Records excerpted from a collection:

+--

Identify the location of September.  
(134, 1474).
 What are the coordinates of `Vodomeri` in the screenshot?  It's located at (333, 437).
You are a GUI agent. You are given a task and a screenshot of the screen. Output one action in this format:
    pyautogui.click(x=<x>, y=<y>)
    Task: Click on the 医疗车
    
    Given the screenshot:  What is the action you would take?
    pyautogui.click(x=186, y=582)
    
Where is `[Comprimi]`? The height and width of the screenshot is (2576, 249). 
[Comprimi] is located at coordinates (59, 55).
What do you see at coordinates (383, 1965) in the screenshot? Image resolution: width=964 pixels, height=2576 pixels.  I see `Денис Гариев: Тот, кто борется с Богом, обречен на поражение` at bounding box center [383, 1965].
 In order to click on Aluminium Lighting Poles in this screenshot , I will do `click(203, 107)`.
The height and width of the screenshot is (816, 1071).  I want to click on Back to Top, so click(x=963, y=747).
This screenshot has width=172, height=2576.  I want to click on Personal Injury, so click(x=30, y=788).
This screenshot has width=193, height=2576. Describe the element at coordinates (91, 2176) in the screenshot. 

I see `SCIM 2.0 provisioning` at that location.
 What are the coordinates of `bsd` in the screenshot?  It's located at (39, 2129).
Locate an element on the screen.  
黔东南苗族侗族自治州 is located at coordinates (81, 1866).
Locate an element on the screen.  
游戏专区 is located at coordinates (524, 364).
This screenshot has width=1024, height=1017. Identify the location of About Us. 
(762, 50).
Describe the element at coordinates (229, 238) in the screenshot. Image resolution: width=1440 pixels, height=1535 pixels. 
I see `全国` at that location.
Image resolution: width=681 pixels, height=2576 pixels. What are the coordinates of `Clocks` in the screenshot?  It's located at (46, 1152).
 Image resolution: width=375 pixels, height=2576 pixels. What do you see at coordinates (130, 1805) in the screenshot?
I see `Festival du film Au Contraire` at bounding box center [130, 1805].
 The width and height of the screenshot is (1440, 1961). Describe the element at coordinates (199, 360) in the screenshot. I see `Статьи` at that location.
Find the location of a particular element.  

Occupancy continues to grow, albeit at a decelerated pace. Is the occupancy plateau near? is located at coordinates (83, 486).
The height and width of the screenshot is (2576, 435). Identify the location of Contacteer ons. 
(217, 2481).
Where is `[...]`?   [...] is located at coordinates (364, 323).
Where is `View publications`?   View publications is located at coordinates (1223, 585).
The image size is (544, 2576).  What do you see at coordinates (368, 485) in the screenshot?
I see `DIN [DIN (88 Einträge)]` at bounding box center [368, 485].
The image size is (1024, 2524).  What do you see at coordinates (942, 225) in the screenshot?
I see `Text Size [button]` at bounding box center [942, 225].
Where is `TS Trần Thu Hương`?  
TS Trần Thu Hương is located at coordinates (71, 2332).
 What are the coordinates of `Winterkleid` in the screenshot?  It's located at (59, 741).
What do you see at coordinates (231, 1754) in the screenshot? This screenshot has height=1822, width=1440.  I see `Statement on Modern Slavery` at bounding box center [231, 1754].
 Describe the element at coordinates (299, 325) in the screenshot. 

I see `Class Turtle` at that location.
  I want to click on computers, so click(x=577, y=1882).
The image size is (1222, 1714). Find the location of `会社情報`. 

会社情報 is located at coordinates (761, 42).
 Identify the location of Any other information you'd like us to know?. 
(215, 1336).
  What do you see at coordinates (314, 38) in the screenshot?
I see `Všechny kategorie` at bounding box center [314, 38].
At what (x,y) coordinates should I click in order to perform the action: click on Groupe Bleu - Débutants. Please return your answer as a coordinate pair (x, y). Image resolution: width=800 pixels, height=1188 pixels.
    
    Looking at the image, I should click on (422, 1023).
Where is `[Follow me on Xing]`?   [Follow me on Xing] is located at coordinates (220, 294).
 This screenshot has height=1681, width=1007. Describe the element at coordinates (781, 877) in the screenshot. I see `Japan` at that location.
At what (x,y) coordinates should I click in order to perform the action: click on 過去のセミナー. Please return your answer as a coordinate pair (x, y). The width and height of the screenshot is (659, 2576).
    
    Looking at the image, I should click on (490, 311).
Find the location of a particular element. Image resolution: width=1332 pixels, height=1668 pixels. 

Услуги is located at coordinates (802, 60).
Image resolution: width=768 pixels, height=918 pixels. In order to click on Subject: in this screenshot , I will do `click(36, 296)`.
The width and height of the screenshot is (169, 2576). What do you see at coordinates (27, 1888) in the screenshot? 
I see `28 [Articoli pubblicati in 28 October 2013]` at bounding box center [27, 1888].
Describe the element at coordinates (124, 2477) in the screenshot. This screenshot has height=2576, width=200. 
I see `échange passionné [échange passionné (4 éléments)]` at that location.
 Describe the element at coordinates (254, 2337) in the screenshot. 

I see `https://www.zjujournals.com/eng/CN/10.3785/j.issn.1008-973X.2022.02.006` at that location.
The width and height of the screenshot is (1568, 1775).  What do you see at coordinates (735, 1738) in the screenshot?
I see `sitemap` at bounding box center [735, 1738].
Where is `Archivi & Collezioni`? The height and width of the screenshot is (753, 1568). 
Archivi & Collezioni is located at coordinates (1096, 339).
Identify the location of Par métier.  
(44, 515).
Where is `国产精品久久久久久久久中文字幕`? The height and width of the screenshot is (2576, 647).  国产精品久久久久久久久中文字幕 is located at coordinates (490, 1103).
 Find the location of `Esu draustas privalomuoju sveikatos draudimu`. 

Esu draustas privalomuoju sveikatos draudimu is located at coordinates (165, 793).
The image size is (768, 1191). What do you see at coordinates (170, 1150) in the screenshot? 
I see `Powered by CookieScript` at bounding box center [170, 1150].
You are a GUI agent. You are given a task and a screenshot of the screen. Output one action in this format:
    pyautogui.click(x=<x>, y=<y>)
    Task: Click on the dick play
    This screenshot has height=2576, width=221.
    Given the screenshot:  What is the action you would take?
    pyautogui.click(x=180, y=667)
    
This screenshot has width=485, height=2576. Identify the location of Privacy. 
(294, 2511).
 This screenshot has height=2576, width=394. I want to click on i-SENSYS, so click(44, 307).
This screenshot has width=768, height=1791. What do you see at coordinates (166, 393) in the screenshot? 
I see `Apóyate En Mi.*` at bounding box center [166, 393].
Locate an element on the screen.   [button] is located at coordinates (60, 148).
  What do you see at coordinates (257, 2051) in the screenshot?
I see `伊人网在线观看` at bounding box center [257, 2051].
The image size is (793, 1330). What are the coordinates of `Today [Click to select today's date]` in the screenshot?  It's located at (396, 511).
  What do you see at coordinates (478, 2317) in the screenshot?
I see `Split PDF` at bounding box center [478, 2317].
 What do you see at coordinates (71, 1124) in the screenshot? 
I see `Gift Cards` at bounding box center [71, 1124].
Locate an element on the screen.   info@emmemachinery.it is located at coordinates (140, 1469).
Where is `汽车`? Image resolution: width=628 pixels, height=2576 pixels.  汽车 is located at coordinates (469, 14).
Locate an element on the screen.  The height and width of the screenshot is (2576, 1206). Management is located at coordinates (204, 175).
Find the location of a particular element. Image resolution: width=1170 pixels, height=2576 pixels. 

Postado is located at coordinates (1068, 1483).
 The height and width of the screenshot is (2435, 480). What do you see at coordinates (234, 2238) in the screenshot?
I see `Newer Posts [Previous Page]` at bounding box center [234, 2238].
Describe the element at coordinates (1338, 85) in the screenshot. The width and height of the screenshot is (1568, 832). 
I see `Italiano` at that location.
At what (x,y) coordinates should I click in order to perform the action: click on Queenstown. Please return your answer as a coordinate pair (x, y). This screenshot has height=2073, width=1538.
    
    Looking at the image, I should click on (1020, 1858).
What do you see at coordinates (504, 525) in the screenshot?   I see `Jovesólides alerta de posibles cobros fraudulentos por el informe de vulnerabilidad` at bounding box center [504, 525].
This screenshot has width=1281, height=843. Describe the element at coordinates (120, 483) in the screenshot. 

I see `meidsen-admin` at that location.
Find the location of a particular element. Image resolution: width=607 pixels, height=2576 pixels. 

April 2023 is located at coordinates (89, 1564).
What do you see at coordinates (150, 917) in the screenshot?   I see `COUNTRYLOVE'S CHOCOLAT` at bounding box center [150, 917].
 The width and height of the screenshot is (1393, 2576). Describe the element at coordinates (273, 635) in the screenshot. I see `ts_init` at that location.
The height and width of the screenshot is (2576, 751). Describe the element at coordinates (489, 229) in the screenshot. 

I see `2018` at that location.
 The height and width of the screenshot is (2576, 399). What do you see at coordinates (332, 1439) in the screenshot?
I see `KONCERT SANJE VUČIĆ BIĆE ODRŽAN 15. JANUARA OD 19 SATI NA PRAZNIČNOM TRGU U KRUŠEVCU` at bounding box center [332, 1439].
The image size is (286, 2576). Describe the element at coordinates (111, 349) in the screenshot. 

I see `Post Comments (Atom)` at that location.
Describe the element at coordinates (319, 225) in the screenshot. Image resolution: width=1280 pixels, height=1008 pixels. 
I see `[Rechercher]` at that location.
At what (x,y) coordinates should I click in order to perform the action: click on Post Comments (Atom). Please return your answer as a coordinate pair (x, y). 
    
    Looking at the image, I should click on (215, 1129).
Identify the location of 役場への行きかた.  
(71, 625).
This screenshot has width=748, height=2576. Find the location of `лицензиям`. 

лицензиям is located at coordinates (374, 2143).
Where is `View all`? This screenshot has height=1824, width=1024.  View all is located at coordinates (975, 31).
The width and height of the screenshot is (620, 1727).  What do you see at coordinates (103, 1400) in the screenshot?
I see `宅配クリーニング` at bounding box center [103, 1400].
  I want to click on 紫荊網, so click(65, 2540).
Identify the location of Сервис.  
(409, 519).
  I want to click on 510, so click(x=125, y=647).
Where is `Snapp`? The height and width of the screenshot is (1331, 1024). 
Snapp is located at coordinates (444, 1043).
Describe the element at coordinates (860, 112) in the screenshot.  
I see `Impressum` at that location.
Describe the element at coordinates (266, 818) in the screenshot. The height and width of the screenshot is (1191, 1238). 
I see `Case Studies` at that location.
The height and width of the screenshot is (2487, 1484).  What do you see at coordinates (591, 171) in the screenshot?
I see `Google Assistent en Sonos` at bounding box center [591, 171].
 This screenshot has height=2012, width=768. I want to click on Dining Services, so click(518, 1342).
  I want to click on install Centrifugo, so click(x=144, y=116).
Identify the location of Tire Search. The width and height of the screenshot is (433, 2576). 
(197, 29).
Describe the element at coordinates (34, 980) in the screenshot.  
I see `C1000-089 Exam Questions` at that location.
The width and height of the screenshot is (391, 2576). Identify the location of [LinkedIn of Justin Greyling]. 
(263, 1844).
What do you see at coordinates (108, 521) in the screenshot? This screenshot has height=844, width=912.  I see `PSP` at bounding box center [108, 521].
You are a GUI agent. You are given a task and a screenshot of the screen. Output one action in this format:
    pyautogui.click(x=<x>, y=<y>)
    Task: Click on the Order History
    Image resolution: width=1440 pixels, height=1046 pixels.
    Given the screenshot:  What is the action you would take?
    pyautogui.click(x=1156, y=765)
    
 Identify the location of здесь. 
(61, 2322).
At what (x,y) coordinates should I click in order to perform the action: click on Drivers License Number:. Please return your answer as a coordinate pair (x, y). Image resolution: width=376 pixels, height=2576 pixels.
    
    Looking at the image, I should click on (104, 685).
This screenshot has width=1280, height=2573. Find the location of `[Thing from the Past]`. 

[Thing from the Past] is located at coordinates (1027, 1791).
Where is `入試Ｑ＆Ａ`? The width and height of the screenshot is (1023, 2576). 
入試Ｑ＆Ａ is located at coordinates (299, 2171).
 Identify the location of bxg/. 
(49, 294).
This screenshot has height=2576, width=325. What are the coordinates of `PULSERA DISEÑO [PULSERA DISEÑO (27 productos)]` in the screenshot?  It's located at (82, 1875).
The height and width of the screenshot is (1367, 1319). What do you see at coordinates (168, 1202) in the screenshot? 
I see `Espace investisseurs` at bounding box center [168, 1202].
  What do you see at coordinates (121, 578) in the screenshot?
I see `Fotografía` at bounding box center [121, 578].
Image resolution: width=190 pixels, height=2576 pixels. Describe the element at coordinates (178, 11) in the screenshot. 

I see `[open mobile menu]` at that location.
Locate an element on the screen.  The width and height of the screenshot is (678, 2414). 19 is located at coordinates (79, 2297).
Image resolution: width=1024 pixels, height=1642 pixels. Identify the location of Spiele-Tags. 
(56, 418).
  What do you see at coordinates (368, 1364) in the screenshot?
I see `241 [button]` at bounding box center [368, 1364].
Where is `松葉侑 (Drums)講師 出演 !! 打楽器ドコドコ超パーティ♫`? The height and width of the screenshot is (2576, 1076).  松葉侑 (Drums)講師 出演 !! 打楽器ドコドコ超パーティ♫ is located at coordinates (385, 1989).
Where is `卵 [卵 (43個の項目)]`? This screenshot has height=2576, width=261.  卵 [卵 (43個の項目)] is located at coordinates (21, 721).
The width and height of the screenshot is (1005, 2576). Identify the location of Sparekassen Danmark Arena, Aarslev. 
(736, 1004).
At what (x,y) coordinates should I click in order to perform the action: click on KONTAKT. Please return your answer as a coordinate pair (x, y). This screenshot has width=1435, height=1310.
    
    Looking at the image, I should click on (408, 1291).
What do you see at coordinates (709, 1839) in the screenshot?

+--

Problem details: In the records above, find the line containing "What do you see at coordinates (383, 1965)" and restate word for word every line from the first through that one.

Exercise output:
Identify the location of September.  
(134, 1474).
 What are the coordinates of `Vodomeri` in the screenshot?  It's located at (333, 437).
You are a GUI agent. You are given a task and a screenshot of the screen. Output one action in this format:
    pyautogui.click(x=<x>, y=<y>)
    Task: Click on the 医疗车
    
    Given the screenshot:  What is the action you would take?
    pyautogui.click(x=186, y=582)
    
Where is `[Comprimi]`? The height and width of the screenshot is (2576, 249). 
[Comprimi] is located at coordinates (59, 55).
What do you see at coordinates (383, 1965) in the screenshot? Image resolution: width=964 pixels, height=2576 pixels.  I see `Денис Гариев: Тот, кто борется с Богом, обречен на поражение` at bounding box center [383, 1965].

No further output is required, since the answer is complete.